Yeah, it's a Trackless MT. Those little machines pack a 110HP Cummins! Our town has 3, one new and two about 4 years old. wesport


----------



## mkwl (Jan 21, 2005)

Mysticlandscape;367619 said:


> We got 2 of those bad boys for our city. 100k a popp.


WHAT- $100,000...you can buy a F#@&^NG BACKHOE for that much!


----------



## Mysticlandscape (Jan 19, 2006)

Ya but that with madd attachments I think Also 110hp cummins. Thats what the guy in the DPW yard told me. The things goes like 35 when its traveling.


----------



## f250man (Jan 28, 2005)

Yea the village road department has 2 of them here. And this year they decided not to use them to save money on fuel and labor. So they just sit in the garage.


----------



## Tractor Plower (Feb 1, 2007)

Hey guys, check them out. They are really neat and can be used year round. Very simple machines, also.

http://www.tracklessvehicles.com


----------



## nms0219 (Jan 20, 2007)

The village of depew has one of them and one v plow machine on tracks. Too bad they hit some concrete thing Wednesday morning with the v and F it up bad  Tore and bent the hell out of the frame. I guess its going to cost $12,000 to fix.


----------



## redneck farmer (Dec 2, 2006)

My city has 3 or 4 of them for throughout town. A couple of years ago one of the guys at DPW went off the sidewalk and rolled it on it's side. They righted it with a loader and it drove away. They also have a boom mower on the front of it during the summer months to cut back the sides of the roads.
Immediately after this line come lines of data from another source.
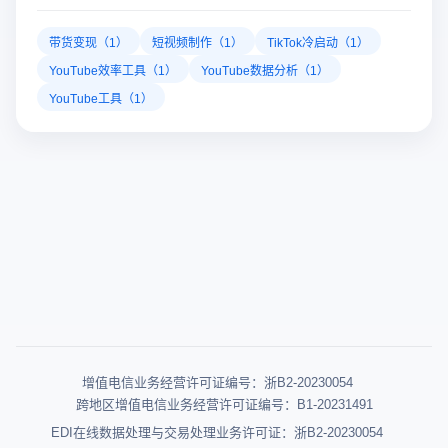
带货变现（1）
短视频制作（1）
TikTok冷启动（1）
YouTube效率工具（1）
YouTube数据分析（1）
YouTube工具（1）
增值电信业务经营许可证编号：浙B2-20230054
跨地区增值电信业务经营许可证编号：B1-20231491
EDI在线数据处理与交易处理业务许可证：浙B2-20230054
They do move some snow.


----------



## jimaug87 (Feb 15, 2007)

i saw my towns driving around today. i always love watching those guys bust thru 4-5-6 ft high snow banks the city plows pile up. they take on everything with ease........... i want one


----------



## mcwlandscaping (Sep 8, 2005)

our city has a few of those with sanders on the back of them!! so cool, and nothing can stop them!! we also have a few tracked vehicles with straightblades


----------



## Mysticlandscape (Jan 19, 2006)

jimaug87;371888 said:


> i saw my towns driving around today. i always love watching those guys bust thru 4-5-6 ft high snow banks the city plows pile up. they take on everything with ease........... i want one


Where were they when you saw them today? What kind of truck do you drive?


----------



## Oshkosh (Sep 11, 2005)

*One of our Town Rigs in Action,Toolcat*

They where out doing post storm,getting ready for the tourist...


----------



## nms0219 (Jan 20, 2007)

If my town had one of those tool cats they would have that thing so messed up. I would give it about an hour before they are on the phone with the dealer


----------



## Oshkosh (Sep 11, 2005)

*Lol*



nms0219;372695 said:


> If my town had one of those tool cats they would have that thing so messed up. I would give it about an hour before they are on the phone with the dealer


 I hear you.
The town I grew up in had several Bombardier tracked machines(JW's) and they would run those up the snowbanks and over on their heads all the time.Enough so they had to wear helmets.lol
The Bobcat Toolcat also has a blower.No photos yet.The town has I think a Trackless also..


----------



## Got Grass? (Feb 18, 2001)

The village of Williamsville and Kenmore plow ALL the town walks.
I forgot one of my customers had a sidewalk & pushed snow up on it a few times. Williamsville had no problem blasting through the piles I made.
Back when I lived in Kenmore I couldn't believe how fast they clean the walks with their V, even after the road plows pushed everything up there.
The towns have sidewalk laws requiring you to keep them clear, The towns do it as a "courtesy" when the machines go down your on your own...


----------



## Oshkosh (Sep 11, 2005)

*My old town...*

Another Bone head story.....One of the DPW guys(Old Friend) was running a newer style Bombardier(SW) track machine with a vee across the causeway and was moving right along(approx 40mph) when the nose dove down and the cutting edges of the vee caught between two manhole covers,stopped the machine instantly threw him out the windsheld(Not wearing seat belts) He landed about 15' in front of the machine in the street with a cut up face...Live and learn...


----------